(By Femi Folaranmi – YENAGOA)

Foremost Ijaw politician and former Presidential candidates of the Liberal Democratic Party of Nigeria (LDPN) and Alliance for Democracy (AD) in the 2003 and 2007 Presidential election respectively, Chief Christopher Pere Ajuwa, is dead.

A family source said Ajuwa who has been battling a terminal illness passed on at an undisclosed hospital in Port Harcourt Rivers state at the age of 76.

Ajuwa a native of Gbaraun community in Southern Ijaw local government of Bayelsa had before his emergence as the Presidential candidates of LDPN and AD has been a Presidential candidate of the National Republican Convention (NRC).

He was originally a member of the All Nigeria Peoples Party (ANPP) but was forced to step down for then General Mohammadu Buhari who was picked as the party’s presidential candidate forcing Ajuwa to leave the party.

The family source said since the news of his death has been broken to his political associates and the Governor of Bayelsa state; visitors have been trooping to the family in Port Harcourt to condole with the family.

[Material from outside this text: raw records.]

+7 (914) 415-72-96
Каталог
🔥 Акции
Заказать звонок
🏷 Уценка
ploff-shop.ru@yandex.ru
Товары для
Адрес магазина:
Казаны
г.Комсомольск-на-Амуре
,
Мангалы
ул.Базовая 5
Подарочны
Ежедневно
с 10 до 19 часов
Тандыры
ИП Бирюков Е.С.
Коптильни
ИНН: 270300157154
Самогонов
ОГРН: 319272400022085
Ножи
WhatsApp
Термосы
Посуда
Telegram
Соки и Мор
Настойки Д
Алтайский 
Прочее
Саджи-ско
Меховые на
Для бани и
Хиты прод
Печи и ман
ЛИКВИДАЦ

He said the family members have been contacted and are to meet in Port Harcourt to plan a befitting burial for the elder statesman.

Governor Henry Dickson in his statement issued by the Chief Press Secretary, Mr Daniel Iworiso Markson described his death as sad, shocking and a monumental loss to the Government and people of Bayelsa State.

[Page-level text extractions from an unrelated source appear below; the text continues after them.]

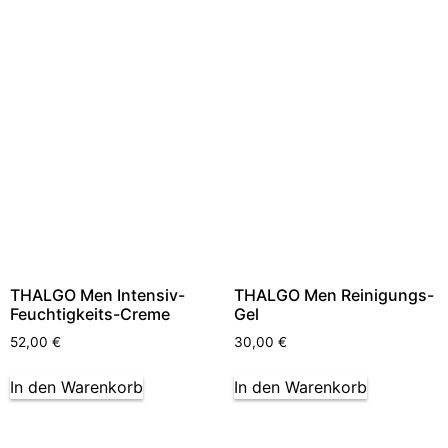
THALGO Men Intensiv-
THALGO Men Reinigungs-
Feuchtigkeits-Creme
Gel
52,00
€
30,00
€
In den Warenkorb
In den Warenkorb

According to him Ajuwa’s untimely passage was a great and painful loss to the Ijaw Nation and the political landscape of Nigeria.

Dickson who recalled Chief Ajuwa’s forays into politics, which saw him contest for the governorship of the old Rivers State and later for the presidency, making him one of the very few minorities of the Ijaw stock to run for the highest office in the land.

According to him, the efforts of the late Egbesu of Egbesubiri greatly inspired the younger generation of Ijaw politician and gave a greater insight and meaning to why “ we should legitimately fight for what rightly belonged to us, without resorting to violence”

Dickson also recalled how Chief Pere Ajuwa supported every genuine effort of the Ijaw people to be properly recognized and be accorded their pride of place politically, economically, and in other areas of human endavour by using his personal resources to fight for the political and economic emancipation of the minorities of the South-South, especially his tribesmen and women, who had suffered years of neglect and deprivation from the activities of oil companies.  He noted that even though Chief Ajuwa is dead, his worthy legacies and strides as an Ijaw patriot and a fighter for the rights of the minorities of this country would live long after him.